Fasting for 12 to 24 hours or more can lead to dizziness, fatigue and a lowering of metabolic rate as a means of conserving calories for energy. Let’s take a look at what exactly the body does during a fasted state…
Due to the lack of glucose (carbohydrates) consumed, the liver converts glycogen stores into glucose and energy. The brain and the central nervous system need direct glucose, so they must get it either from the breakdown of proteins or fatty acids (fat). The body resists breaking down the proteins, so fatty acids, after being converted into ketones, become the primary source of energy. Ketosis is subdued by drinking plenty of fruit juices, which provide simple carbohydrates for energy and cellular functioning.
With that said, carbohydrates are number one, then fat, and finally proteins! Our bodies need at least 40 different nutrients every day to ensure that we grow adequately and maintain good health. Although most foods contain more than one nutrient, no single food provides all the necessary nutrients.
Carbohydrates are now classified according to their glucose response or glycemic index (GI). The GI measures how fast the carbohydrate of a particular food is converted to glucose and enters the bloodstream. It therefore tells you which carbohydrate foods satisfy hunger for longer.
The lower the number of the GI, the slower the food is converted to sugar and the better it is. Selecting low GI foods therefore helps maintain normal blood sugar control, minimizes hunger pangs and satisfies appetite without providing excess calories.

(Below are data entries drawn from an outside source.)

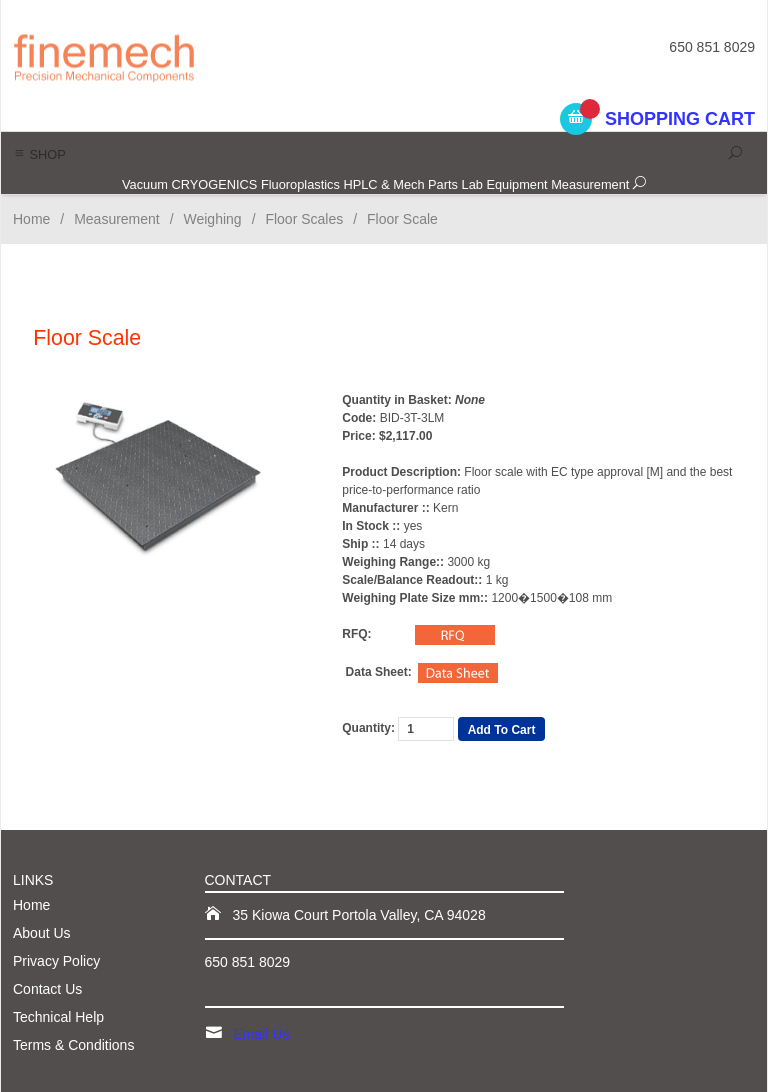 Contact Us (47, 989)
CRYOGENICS (215, 184)
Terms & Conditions (73, 1045)
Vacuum (145, 184)
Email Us (262, 1034)
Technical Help (58, 1017)
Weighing (213, 219)
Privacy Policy (56, 961)
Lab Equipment (505, 184)
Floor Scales (304, 219)
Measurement (590, 184)
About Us (42, 933)
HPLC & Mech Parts (400, 184)
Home (31, 219)
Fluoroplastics (300, 184) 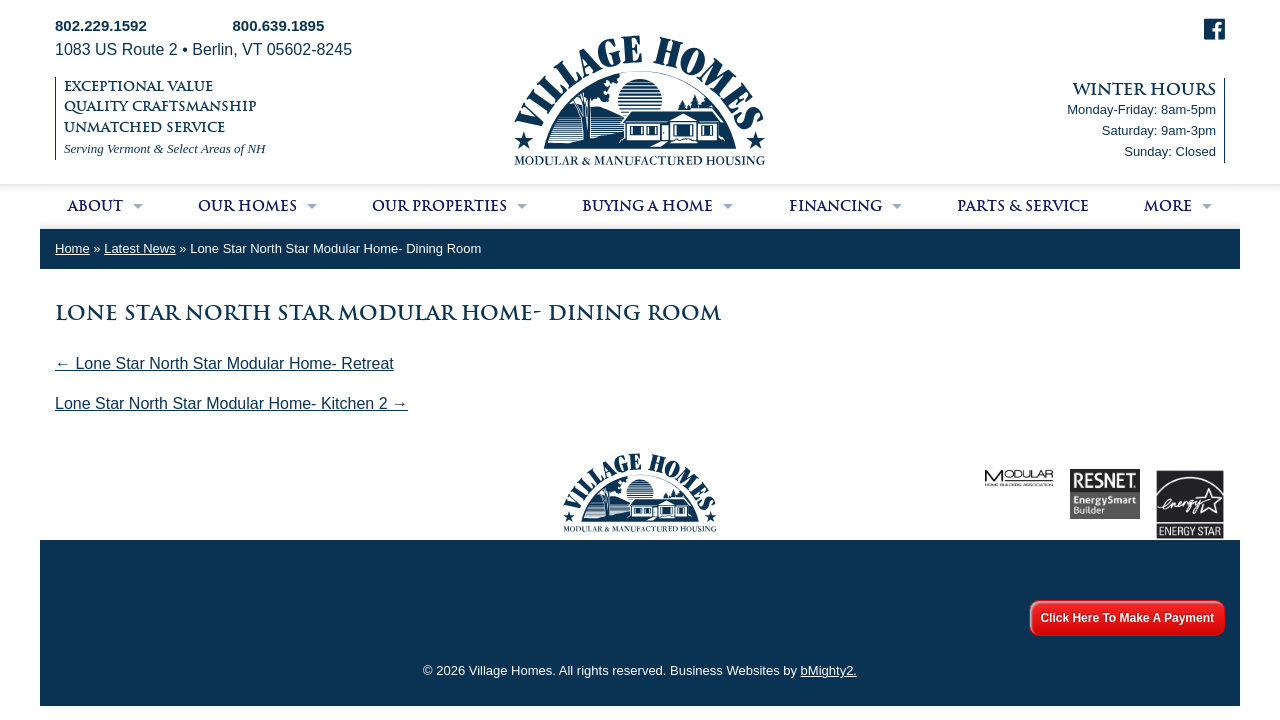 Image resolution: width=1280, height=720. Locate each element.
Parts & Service (1023, 206)
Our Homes (247, 206)
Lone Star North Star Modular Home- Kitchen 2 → (231, 403)
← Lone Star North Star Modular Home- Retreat (224, 363)
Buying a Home (647, 206)
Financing (835, 206)
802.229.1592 (101, 25)
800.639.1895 (279, 25)
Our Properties (439, 206)
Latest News (140, 248)
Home (72, 248)
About (95, 206)
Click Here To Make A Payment (1127, 618)
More (1168, 206)
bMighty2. (829, 670) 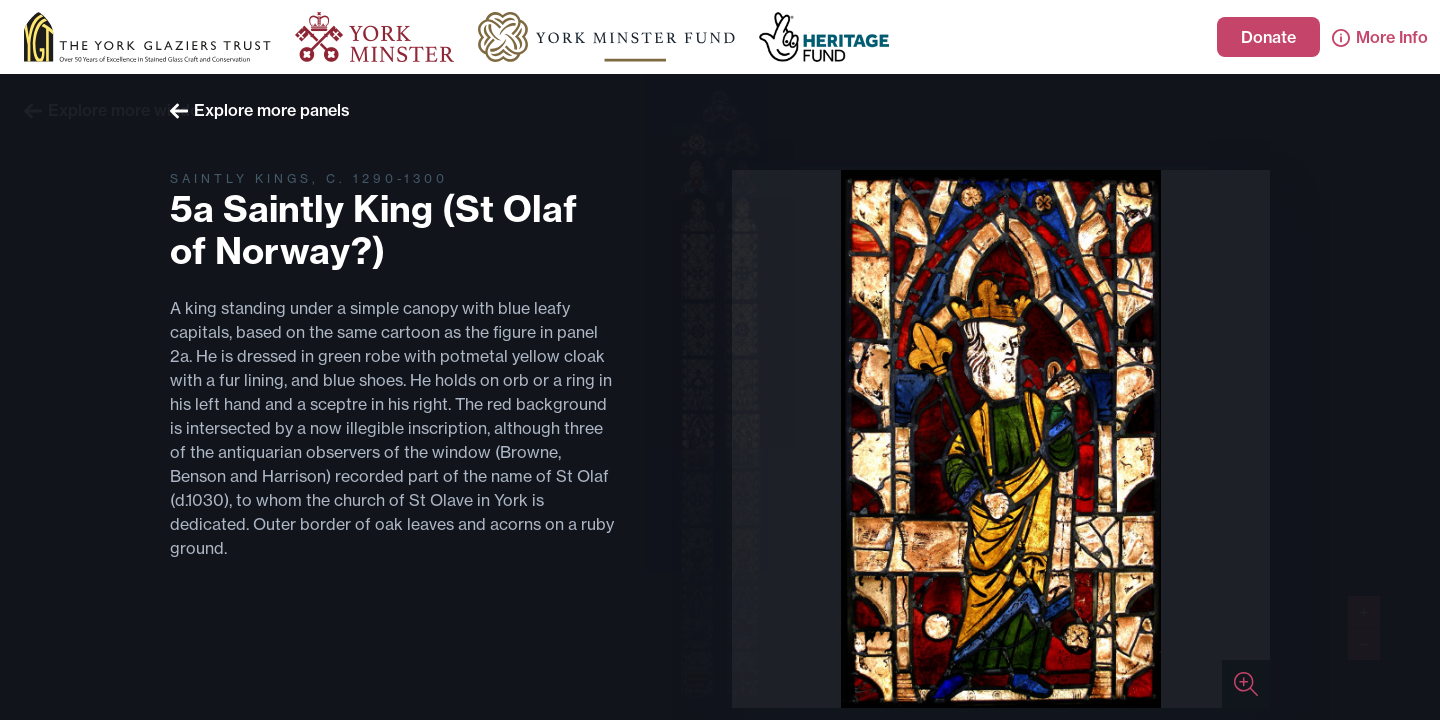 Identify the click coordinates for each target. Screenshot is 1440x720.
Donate (1268, 37)
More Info (1380, 37)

Eating a breakfast at suhoor keeps the metabolism rates high, here is some insight:
Fruits and vegetables (carbohydrates) are always a great source of fiber, vitamins and minerals–and many of them also have a low glycemic index. One medium orange has a glycemic index of 42, while raw apples and pears have a glycemic index of 38. Cherries, grapefruit, peaches, plums and dried apricots all have a low glycemic index, but canned fruits in syrup are higher. Vegetables typically have a very low glycemic index, with celery, cucumber, green beans, lettuce, broccoli and asparagus all having a glycemic index of only 15. Baked potatoes are a little higher, with one medium potato having a glycemic index of 76.
Dr. Ayesh recommends bran, wholewheat grains and seeds. Whole grains are generally the healthier way to go, and they have a lower glycemic index than their white counterparts. Quinoa contains all 9 essential amino acids and carries a low-medium index of 53. Brown rice is a low glycemic index food at only 55 per cup; whole-wheat spaghetti is even better with a glycemic index of 37 per cup. White versions are still low to moderate, as white spaghetti and white rice all have a glycemic index of 64 or less. The longer you boil white spaghetti, the more it reduces the glycemic index. Pearled barley, pumpernickel bread and rye bread are also low glycemic index foods.
Protein-packed snacks with a low glycemic index is a handful of peanuts–in 1 ounce, the glycemic index is 14. Cashews are another good choice, as are dried kidney beans and lentils, which each have a glycemic index of fewer than 30 per cup and almonds.
Try to avoid anything hot, spicy or salty. Too much salty food will make your body retain water and give you the feeling of being bloated, while spicy foods also induce thirst.
Drinks with a high caffeine content should be avoided because caffeine leaches calcium from your system, which means you feel less full, Dr Ayesh said. Instead, aim for eight glasses of water by bedtime.
4 easy tips: drinking plenty of water to keep hydrated; eating protein-rich meals to prevent the loss of lean muscle; eating one carbohydrate at iftar, such as rice, to avoid weight gain; and adding one portion of a natural laxative, such as a handful of prunes, to overcome the digestive problems that occur as a result of the drastic changes in your meal times.